News alert: the court of appeal rejects the request for reconsideration of the AB5 decision
A ruling by a federal appeals court on Monday could allow California to begin enforcing its independent contractors law in the trucking industry within a week.
In a 2-1 decision, the US Court of Appeals for the 9th Circuit dismissed a motion filed last month by the California Trucking Association (CTA) for a new bench hearing of the April court decision which removed the lower court injunction exempting the trucking industry. of the law on independent contractors known as AB5. The injunction had been in effect since January 2020.

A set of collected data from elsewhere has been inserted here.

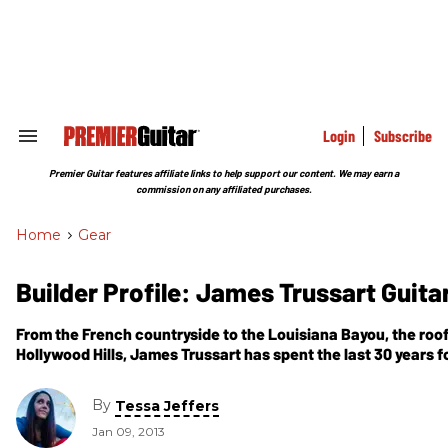
Skip
to
content
e
ch
ion
gation
Login
Subscribe
Search
&
Section
Premier Guitar features affiliate links to help support our content. We may earn a
Navigation
commission on any affiliated purchases.
Home
>
Gear
Builder Profile: James Trussart Guita
From the French countryside to the Louisiana Bayou, the roof
Hollywood Hills, James Trussart has spent the last 30 years 
with artisan-quality craftsmanship and classic guitar designs.
carved out his own niche that takes iconic instruments into
By
Tessa Jeffers
realms.
Jan 09, 2013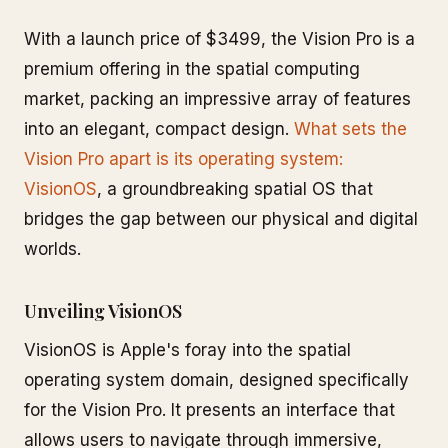
With a launch price of $3499, the Vision Pro is a
premium offering in the spatial computing
market, packing an impressive array of features
into an elegant, compact design.
What sets the
Vision Pro apart is its operating system:
VisionOS
, a groundbreaking spatial OS that
bridges the gap between our physical and digital
worlds.
Unveiling VisionOS
VisionOS is Apple's foray into the spatial
operating system domain, designed specifically
for the Vision Pro. It presents an interface that
allows users to navigate through immersive,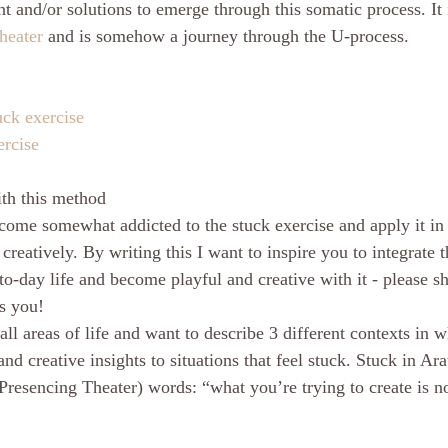
 and/or solutions to emerge through this somatic process. It 
heater
 and is somehow a journey through the U-process.
uck exercise
ercise
ith this method
come somewhat addicted to the stuck exercise and apply it in 
creatively. By writing this I want to inspire you to integrate
o-day life and become playful and creative with it - please s
s you! 
 all areas of life and want to describe 3 different contexts in w
and creative insights to situations that feel stuck. Stuck in A
 Presencing Theater) words: “what you’re trying to create is 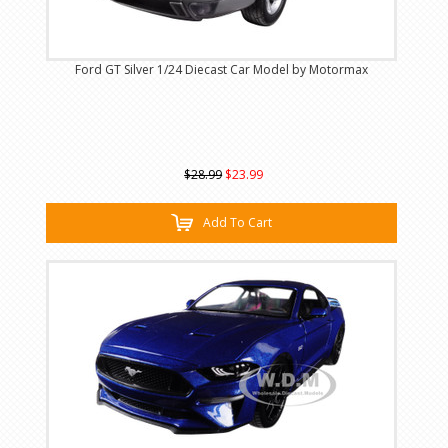
Ford GT Silver 1/24 Diecast Car Model by Motormax
$28.99
$23.99
Add To Cart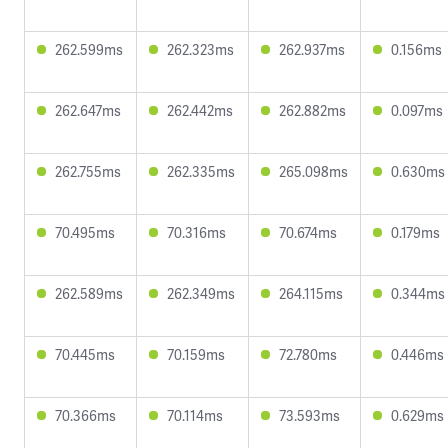
262.599ms
262.323ms
262.937ms
0.156ms
262.647ms
262.442ms
262.882ms
0.097ms
262.755ms
262.335ms
265.098ms
0.630ms
70.495ms
70.316ms
70.674ms
0.179ms
262.589ms
262.349ms
264.115ms
0.344ms
70.445ms
70.159ms
72.780ms
0.446ms
70.366ms
70.114ms
73.593ms
0.629ms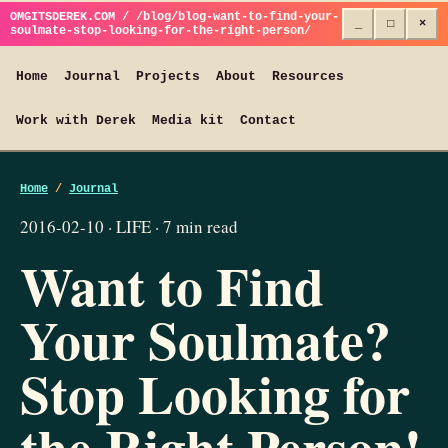
OMGITSDEREK.COM / /blog/blog-want-to-find-your-
_
□
×
soulmate-stop-looking-for-the-right-person/
Home
Journal
Projects
About
Resources
Work with Derek
Media kit
Contact
Home
/
Journal
2016-02-10 · LIFE · 7 min read
Want to Find
Your Soulmate?
Stop Looking for
the Right Person!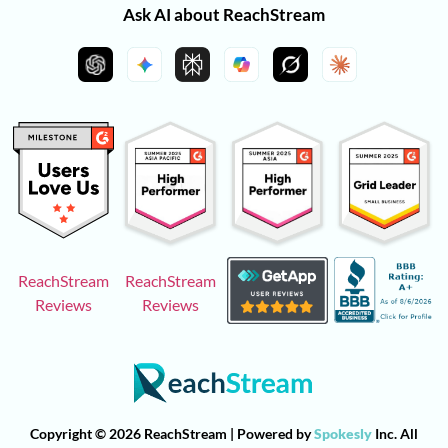
Ask AI about ReachStream
ReachStream
ReachStream
Reviews
Reviews
Copyright © 2026 ReachStream | Powered by
Spokesly
Inc. All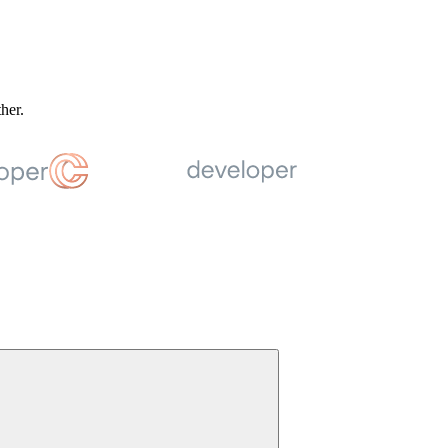
ther.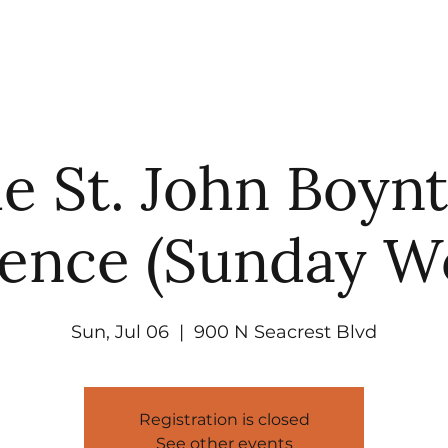
UT
WATCH
GET CONNECTED
EV
e St. John Boyn
ence (Sunday W
Sun, Jul 06
  |  
900 N Seacrest Blvd
Registration is closed
See other events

In dismissing CTA’s request, the appeals court said the group’s petition “has been distributed to the judges of the court, and no judge has requested a vote for bench review.”
As previously reported by FreightWaves, a seven-day clock formalizing the decision made by the appeals court in April that lifted the injunction begins when a rejection of the bench decision is made. However, if the CTA decides to appeal to the United States Supreme Court, it is possible that the lifting of the injunction will be stayed while the High Court decides whether or not to take the CTA case.
CTA was not immediately available to comment on the next moves.
The part of AB5 that’s problematic is what’s called pin B. Under this provision, a worker who is hired to perform a function that is at the heart of what the company does – such as a trucking company who hires an independent owner-operator of a truck – should be considered an employee. A trucking company that hires an outside accountant, for example, would not fall under Stream B.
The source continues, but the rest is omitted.